It all began with the photographs we’d taken. On film. That’s how long we were together. When we first started dating I didn’t have a cell phone or a computer. I had given him my phone number on a piece of paper. And when we had our first real conversation it was over a telephone with a cord.
There was still a huge box of photographs to go through since I moved out after our break up. A lot of them were of him. Even more were of us. I decided it would be best to rip it off like a Band-Aid. And that’s exactly what I did.
Over a weekend I took all the photographs out of the box and went though them one by one. Each one brought me back to a time, to a place and to a feeling. Wow, look how young we were. Look at all the phases that we’d gone through. Fifteen years’ worth. Yes, it was emotionally draining, but surprisingly it didn’t make me sad. Instead, it actually made me…happy.
Nearly every picture of us together brought me joy. I suppose it’s because you only take pictures when you’re having a good time. But still we looked so happy, so in love, and when I look at them now I still feel that way.
I knew he’d want to see some of them too. So, I reached out to him on my cell phone, through Facebook.

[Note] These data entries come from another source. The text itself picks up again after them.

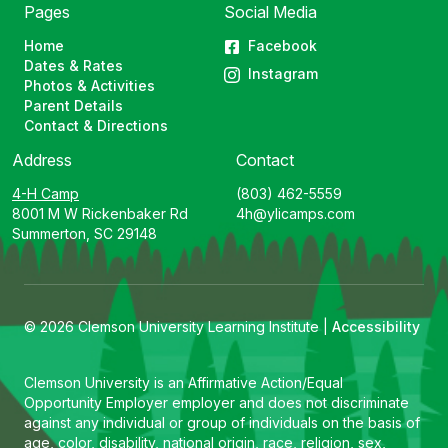
Pages
Social Media
Home
Facebook
Dates & Rates
Instagram
Photos & Activities
Parent Details
Contact & Directions
Address
Contact
4-H Camp
(803) 462-5559
8001 M W Rickenbaker Rd
4h@ylicamps.com
Summerton, SC 29148
© 2026 Clemson University Learning Institute |
Accessibility
Clemson University is an Affirmative Action/Equal
Opportunity Employer employer and does not discriminate
against any individual or group of individuals on the basis of
age, color, disability, national origin, race, religion, sex,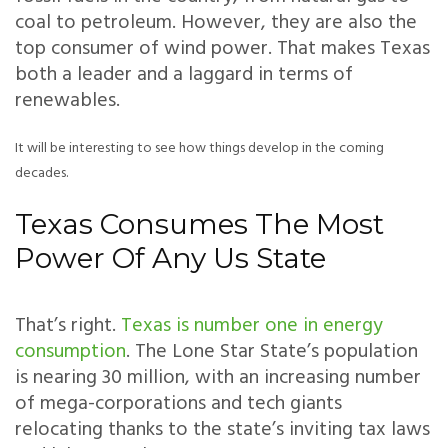
coal to petroleum. However, they are also the
top consumer of wind power. That makes Texas
both a leader and a laggard in terms of
renewables.
It will be interesting to see how things develop in the coming
decades.
Texas Consumes The Most
Power Of Any Us State
That’s right.
Texas is number one in energy
consumption
. The Lone Star State’s population
is nearing 30 million, with an increasing number
of mega-corporations and tech giants
relocating thanks to the state’s inviting tax laws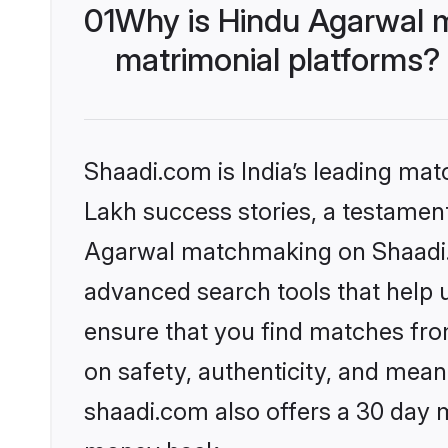
01
Why is Hindu Agarwal 
matrimonial platforms?
Shaadi.com is India’s leading ma
Lakh success stories, a testament 
Agarwal matchmaking on Shaadi.c
advanced search tools that help u
ensure that you find matches fro
on safety, authenticity, and meani
shaadi.com also offers a 30 day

“If you’d like to stop by for some wine or some coffee that would be nice,” he replied. “But I’m dating someone and we live together. So she’ll be here.”

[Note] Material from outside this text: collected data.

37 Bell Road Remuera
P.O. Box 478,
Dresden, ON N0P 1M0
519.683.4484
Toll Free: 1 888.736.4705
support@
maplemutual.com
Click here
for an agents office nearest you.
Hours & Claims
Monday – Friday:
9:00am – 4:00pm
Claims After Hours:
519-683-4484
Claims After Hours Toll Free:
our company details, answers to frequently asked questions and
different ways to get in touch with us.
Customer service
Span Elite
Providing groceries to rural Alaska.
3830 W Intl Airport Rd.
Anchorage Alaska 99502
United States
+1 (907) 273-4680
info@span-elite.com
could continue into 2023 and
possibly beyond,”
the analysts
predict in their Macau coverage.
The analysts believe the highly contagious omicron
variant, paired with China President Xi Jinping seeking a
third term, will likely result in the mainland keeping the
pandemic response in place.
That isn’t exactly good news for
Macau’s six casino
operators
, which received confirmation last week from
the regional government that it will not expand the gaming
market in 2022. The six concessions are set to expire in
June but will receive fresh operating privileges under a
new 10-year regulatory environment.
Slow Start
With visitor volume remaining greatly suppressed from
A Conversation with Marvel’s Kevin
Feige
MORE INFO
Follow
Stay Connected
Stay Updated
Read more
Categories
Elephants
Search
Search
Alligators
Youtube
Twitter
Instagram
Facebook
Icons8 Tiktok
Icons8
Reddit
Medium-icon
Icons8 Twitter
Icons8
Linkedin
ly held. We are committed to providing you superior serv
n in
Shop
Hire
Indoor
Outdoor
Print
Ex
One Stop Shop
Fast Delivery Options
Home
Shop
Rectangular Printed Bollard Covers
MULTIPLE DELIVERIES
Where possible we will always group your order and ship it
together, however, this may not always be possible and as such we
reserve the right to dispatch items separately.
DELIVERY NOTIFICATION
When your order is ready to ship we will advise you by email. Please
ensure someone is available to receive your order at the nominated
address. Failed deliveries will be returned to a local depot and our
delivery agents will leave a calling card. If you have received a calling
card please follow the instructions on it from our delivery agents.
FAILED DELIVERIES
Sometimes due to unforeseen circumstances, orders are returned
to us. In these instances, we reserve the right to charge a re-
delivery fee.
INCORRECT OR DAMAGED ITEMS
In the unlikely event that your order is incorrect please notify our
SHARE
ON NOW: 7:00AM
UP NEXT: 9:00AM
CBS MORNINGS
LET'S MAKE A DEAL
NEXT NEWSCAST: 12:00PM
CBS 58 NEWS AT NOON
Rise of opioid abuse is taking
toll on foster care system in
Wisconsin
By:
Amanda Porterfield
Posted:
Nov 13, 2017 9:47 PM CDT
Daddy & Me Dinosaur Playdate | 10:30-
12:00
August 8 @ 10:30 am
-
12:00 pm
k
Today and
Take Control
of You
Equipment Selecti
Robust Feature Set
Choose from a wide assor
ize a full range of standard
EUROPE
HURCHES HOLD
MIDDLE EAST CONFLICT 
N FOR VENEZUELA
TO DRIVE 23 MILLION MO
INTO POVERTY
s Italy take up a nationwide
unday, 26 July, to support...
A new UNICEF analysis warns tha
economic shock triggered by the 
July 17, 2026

Yes, I already knew they were living together. I saw it on Instagram.
“You’re really taking the high road,” my friend said when I told her I was meeting up with him, and with her too. But to me it didn’t feel that way. To me it just felt like this was the natural progression of things. Like it was the next step in our relationship, only our relationship was different now.

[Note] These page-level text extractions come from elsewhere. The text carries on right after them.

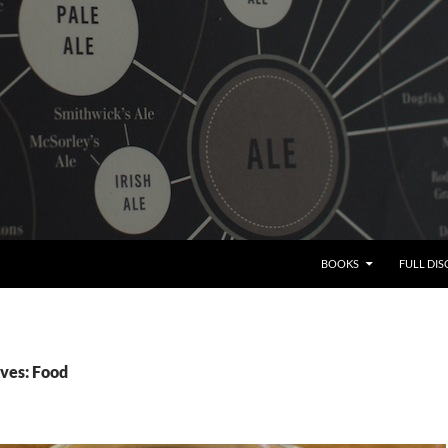
BOOKS
FULL DI
ves: Food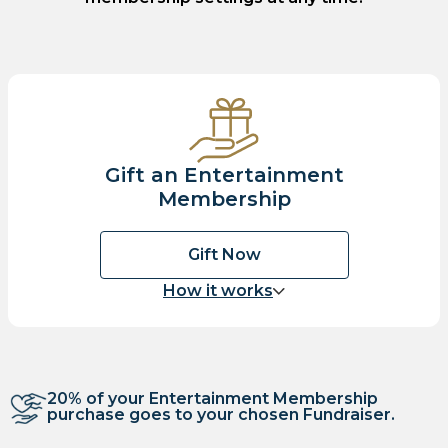
Gift an Entertainment
Membership
Gift Now
How it works
20% of your Entertainment Membership
purchase goes to your chosen Fundraiser.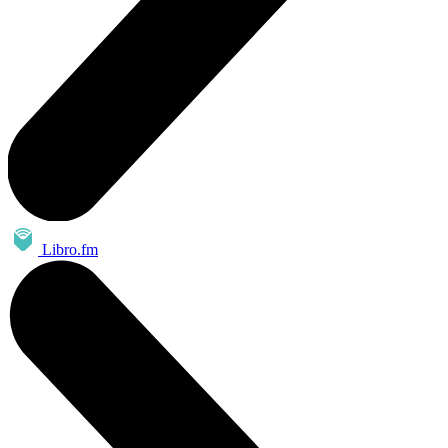
Libro.fm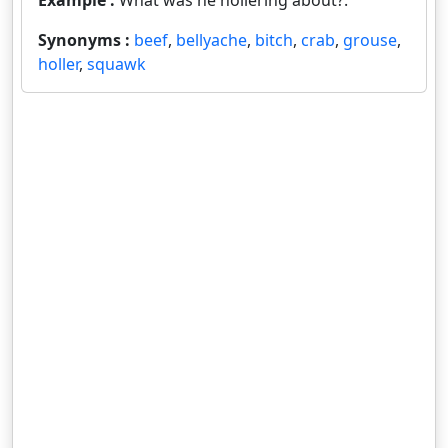
Example :
What was he hollering about?.
Synonyms :
beef
,
bellyache
,
bitch
,
crab
,
grouse
,
holler
,
squawk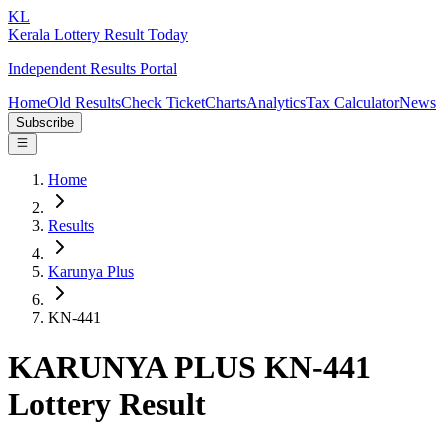
KL
Kerala Lottery Result Today
Independent Results Portal
Home
Old Results
Check Ticket
Charts
Analytics
Tax Calculator
News
Subscribe
Home
Results
Karunya Plus
KN-441
KARUNYA PLUS KN-441
Lottery Result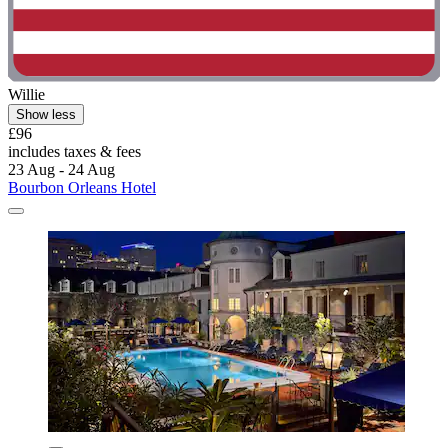
Willie
Show less
£96
includes taxes & fees
23 Aug - 24 Aug
Bourbon Orleans Hotel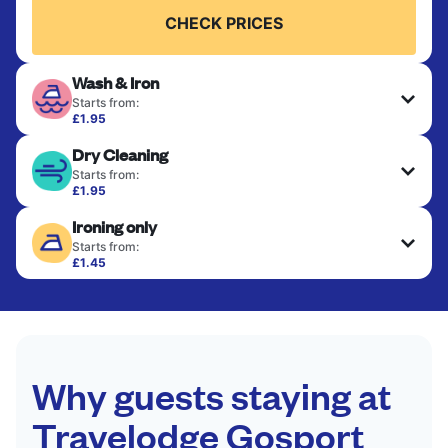
CHECK PRICES
Wash & Iron
Starts from:
£1.95
Clothes are washed, dried, and professionally
Dry Cleaning
ironed for a crisp, ready-to-wear finish. Ideal for
shirts, trousers, dresses, and everyday garments
Starts from:
that need an extra polish.
£1.95
Delicate items are professionally dry-cleaned and
Ironing only
finished. Suitable for suits, dresses, coats, and
CHECK PRICES
fabrics requiring special care to retain shape,
Starts from:
colour, and texture.
£1.45
Your clean clothes are expertly ironed and neatly
hung or folded. A quick way to refresh items that
CHECK PRICES
only need pressing, not washing.
CHECK PRICES
Why guests staying at
Travelodge Gosport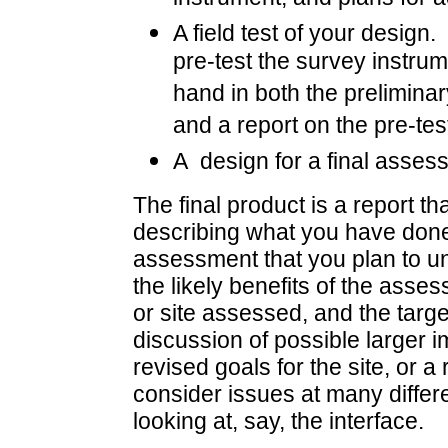
A field test of your design.
pre-test the survey instrum
hand in both the prelimina
and a report on the pre-tes
A design for a final assess
The final product is a report 
describing what you have done,
assessment that you plan to und
the likely benefits of the asses
or site assessed, and the targe
discussion of possible larger i
revised goals for the site, or 
consider issues at many differen
looking at, say, the interface.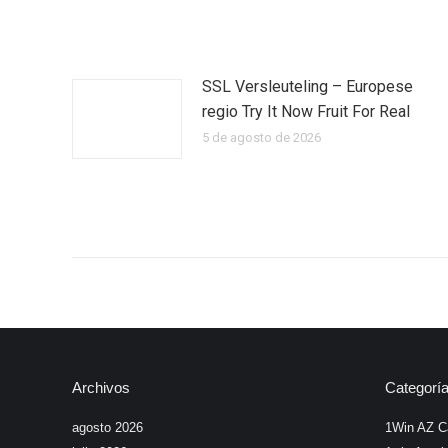
SSL Versleuteling – Europese
regio Try It Now Fruit For Real
5 de agosto de 2026
Archivos
Categorí
agosto 2026
1Win AZ C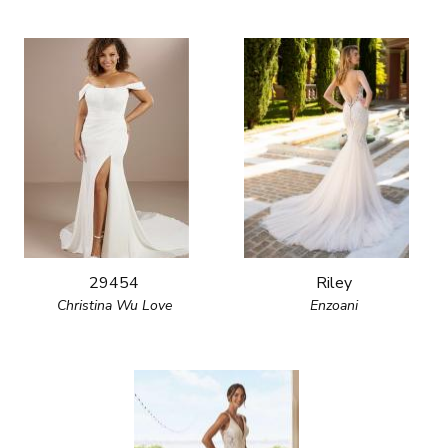
29454
Riley
Christina Wu Love
Enzoani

The following weekend I went over to their apartment, which used to be my apartment. And I played with their cat which used to be my cat. For a moment I thought to myself “wow, their place looks really nice”—and then remembered that I had done all of the decorating.
It was little bit like being in the Twilight Zone too. Everything looked mostly the same, but a few things stuck out of place. There was a new coffee pot I didn’t recognize, some forks I wouldn’t have chosen, and a guest room that looked like a real guest room. But some things never change—like the bottle of Jameson on counter, along with the old fashioned crystal glasses I bought him for his birthday. Only now she was pouring the drinks.
Her name was Sherilyn—and she was at least a decade younger than me. But in more ways than not we were similar. And the truth was that I liked her.
I pulled out the envelope with the pictures from my bag.
“Give them to me!” She interjected and tore right into them.
It brought me delight to see her face at the sight of us fifteen years younger—him without tattoos, me with blonde hair. And I enjoyed re-discovering my relationship and my ex-boyfriend along with her. Yes, that was my man. And now he was hers.
Don’t get me wrong—it took me many years to get to this point. The point where I am to look at my relationship objectively and see that changes that happen though painful, are always good. It is a testament to our growth as a individuals as well as a couple that we realize while we don’t want to be together anymore, we also don’t want each other to be miserable. For me, this is enlightenment and ultimately I know that being happy for them is being happy for myself.